What is needed is a word-for-word copy of the lines below from the one with "Kako zavarovati pridelek pred smrdljivci?" through the one with "Wyniki pracowników", both included, with every picture left out.
######
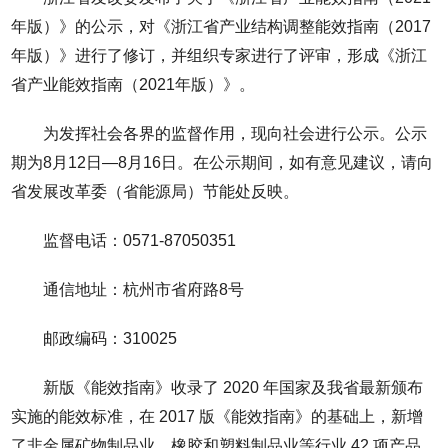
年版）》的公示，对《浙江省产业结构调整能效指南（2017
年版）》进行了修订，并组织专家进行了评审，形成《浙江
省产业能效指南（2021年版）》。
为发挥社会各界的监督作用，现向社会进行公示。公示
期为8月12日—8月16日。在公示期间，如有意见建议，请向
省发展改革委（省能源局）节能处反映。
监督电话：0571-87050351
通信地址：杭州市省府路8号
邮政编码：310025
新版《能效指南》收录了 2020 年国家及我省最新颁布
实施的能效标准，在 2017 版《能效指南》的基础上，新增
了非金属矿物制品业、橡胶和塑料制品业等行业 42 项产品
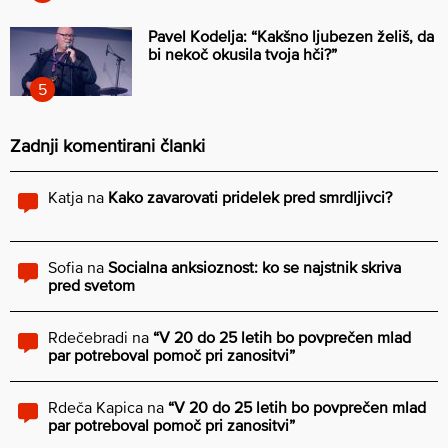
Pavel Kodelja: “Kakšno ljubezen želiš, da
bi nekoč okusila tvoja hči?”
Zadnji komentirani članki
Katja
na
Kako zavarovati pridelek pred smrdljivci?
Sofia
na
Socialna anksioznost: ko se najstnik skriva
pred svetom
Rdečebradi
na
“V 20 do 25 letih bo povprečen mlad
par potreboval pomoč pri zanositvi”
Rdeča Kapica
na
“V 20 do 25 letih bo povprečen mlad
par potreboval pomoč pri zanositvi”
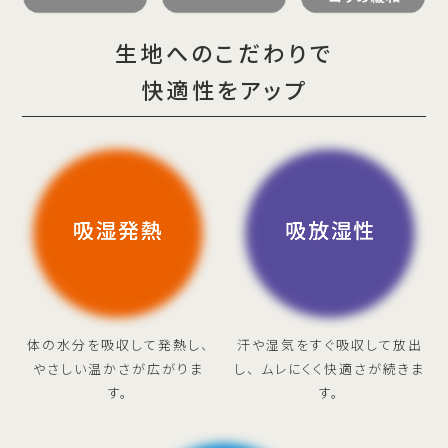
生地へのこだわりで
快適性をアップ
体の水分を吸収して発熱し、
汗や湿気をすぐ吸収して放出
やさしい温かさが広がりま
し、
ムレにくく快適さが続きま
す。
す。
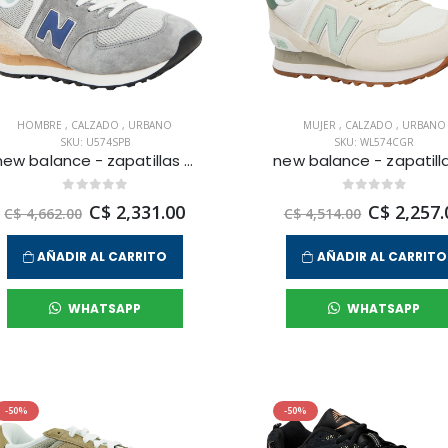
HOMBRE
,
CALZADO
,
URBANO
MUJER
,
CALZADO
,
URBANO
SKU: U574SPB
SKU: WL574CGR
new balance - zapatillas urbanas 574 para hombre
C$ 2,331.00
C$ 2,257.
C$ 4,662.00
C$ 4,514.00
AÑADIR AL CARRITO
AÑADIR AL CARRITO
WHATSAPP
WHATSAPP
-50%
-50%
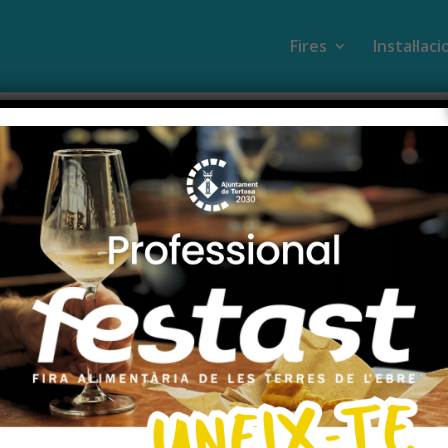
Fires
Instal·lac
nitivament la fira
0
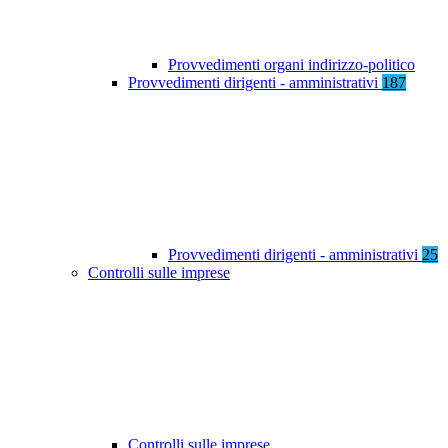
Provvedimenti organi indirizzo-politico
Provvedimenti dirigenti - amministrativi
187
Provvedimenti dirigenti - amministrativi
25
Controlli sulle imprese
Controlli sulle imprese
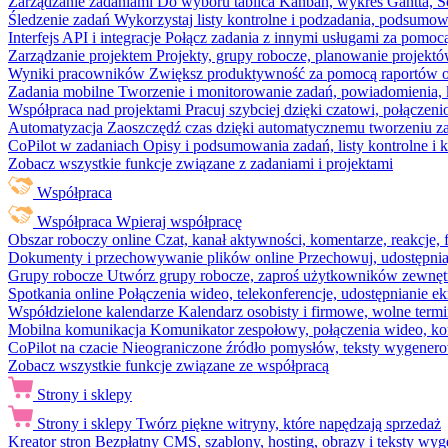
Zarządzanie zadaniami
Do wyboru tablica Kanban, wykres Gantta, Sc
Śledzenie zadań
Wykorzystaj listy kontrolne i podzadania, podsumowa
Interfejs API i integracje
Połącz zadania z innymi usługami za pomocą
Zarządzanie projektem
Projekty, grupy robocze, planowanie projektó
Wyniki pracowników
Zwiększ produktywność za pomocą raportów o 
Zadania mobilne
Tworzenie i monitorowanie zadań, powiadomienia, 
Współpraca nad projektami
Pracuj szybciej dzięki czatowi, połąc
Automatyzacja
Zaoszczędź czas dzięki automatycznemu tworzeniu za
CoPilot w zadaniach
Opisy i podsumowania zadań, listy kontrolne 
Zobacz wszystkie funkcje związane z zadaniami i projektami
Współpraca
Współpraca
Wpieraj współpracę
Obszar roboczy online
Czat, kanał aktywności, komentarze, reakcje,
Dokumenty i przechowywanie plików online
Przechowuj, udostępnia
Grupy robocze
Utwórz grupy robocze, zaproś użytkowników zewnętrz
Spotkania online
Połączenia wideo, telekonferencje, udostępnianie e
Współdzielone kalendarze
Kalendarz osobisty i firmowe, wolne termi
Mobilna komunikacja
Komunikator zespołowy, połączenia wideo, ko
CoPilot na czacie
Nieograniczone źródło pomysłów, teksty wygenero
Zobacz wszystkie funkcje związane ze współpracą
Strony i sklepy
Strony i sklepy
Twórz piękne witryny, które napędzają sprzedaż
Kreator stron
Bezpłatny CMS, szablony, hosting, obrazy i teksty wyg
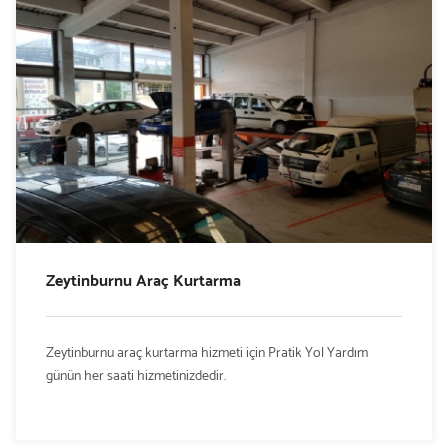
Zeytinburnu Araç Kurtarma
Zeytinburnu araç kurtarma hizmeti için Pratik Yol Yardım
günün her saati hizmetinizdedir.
######
→ ANSWER SECTION
Kako zavarovati pridelek pred smrdljivci?
Sofia
na
Socialna anksioznost: ko se najstnik skriva
pred svetom
Rdečebradi
na
“V 20 do 25 letih bo povprečen mlad
par potreboval pomoč pri zanositvi”
Rdeča Kapica
na
“V 20 do 25 letih bo povprečen mlad
par potreboval pomoč pri zanositvi”
生地へのこだわりで
快適性をアップ
体の水分を吸収して発熱し、
汗や湿気をすぐ吸収して放出
やさしい温かさが広がりま
し、
ムレにくく快適さが続きま
す。
す。
HOMBRE
,
CALZADO
,
URBANO
MUJER
,
CALZADO
,
URBANO
SKU: U574SPB
SKU: WL574CGR
new balance - zapatillas urbanas 574 para hombre
C$ 2,331.00
C$ 2,257.
C$ 4,662.00
C$ 4,514.00
AÑADIR AL CARRITO
AÑADIR AL CARRITO
WHATSAPP
WHATSAPP
-50%
-50%
Fires
Instal·lac
nitivament la fira
0
Provvedimenti organi indirizzo-politico
Provvedimenti dirigenti - amministrativi
187
Provvedimenti dirigenti - amministrativi
25
Controlli sulle imprese
Controlli sulle imprese
Zarządzanie zadaniami
Do wyboru tablica Kanban, wykres Gantta, Sc
Śledzenie zadań
Wykorzystaj listy kontrolne i podzadania, podsumowa
Interfejs API i integracje
Połącz zadania z innymi usługami za pomocą
Zarządzanie projektem
Projekty, grupy robocze, planowanie projektó
Wyniki pracowników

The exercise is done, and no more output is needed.